I've been noticing a bit of a trend lately around how some tools suggest you package your builds: they build differently for each environment. This is super-inconvenient if you're trying to progress a package through multiple environments. Just don't package configuration in with your build packages.
Okay, let's break this down: when we build software as part of a release process on a CI server we end up with a package at the end. In modern devops, or what I would have called 'release engineering' back in the day, we then take this package and run it through the rest of the pipeline. The rest of the pipeline may consist of deploying to a test server, running integration tests, running UI tests, and promoting to higher environments. You can think the pipeline extending all the way out to the end user. The rule of thumb is that it is cheaper to catch errors and problems earlier in the build pipeline than later. That makes a lot of sense: a unit test catching a problem has an impact only on that developer while a user discovering a problem involves all sorts of layers of technical support and issue tracking, not to mention the cost of redeploying.
One of the key features of the build pipeline is that the package which is released to production is the same package which has gone through the pipeline.

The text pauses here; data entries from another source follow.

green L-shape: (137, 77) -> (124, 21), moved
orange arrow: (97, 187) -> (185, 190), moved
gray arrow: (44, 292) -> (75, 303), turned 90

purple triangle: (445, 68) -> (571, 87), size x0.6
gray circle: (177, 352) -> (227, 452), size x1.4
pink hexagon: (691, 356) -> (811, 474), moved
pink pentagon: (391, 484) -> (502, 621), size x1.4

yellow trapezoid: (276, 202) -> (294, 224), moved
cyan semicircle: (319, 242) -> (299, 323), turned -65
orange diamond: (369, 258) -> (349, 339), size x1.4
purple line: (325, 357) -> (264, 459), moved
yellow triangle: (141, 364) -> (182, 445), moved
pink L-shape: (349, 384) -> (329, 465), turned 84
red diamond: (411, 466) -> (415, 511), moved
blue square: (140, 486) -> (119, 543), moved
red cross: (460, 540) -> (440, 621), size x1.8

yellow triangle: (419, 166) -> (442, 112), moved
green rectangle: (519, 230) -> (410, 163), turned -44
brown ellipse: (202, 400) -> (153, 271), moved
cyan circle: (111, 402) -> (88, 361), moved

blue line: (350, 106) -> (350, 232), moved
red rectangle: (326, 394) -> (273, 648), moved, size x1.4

If the package is different then what is the point of all the testing done in the pipeline?
That questions was rhetorical but let me answer it anyway: There is no point, it is a waste and it wrecks the quality of your software. This is why I'm so surprised to see a number of really popular software packages which suggest compiling environment information into the package. This means that it no longer possible to deploy the package to testing environments or to environments not envisioned at build time.
The two packages I've encountered recently which commit this sin are Angular 2/4/5 and the Serverless framework. Angular's build packages everything up using the environment selected at build time and Serverless uses stages which are basically the same thing.

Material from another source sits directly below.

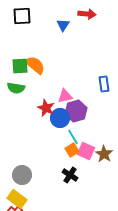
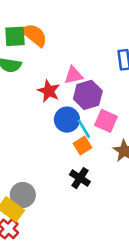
blue circle: (60, 118) -> (67, 120), moved
pink square: (86, 151) -> (106, 121), moved
gray circle: (22, 175) -> (23, 195), moved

Now some people will claim that just rebuilding the same source code for each environment isn't a big deal: it will result it the same executable. Except that there are tons of times when it won't. #ifdefs
can exercise different code paths, optimization levels on the compiler can produce different output, any one of a hundred other things could be different. The only way to be sure the package progressing through environments is correct is to ensure that it is, indeed, the same package.
If you're a developer choosing frameworks I implore you to consider the full lifecycle of your package as it travels down the pipeline. Just pick a framework which supports sane devops practices. Just do it.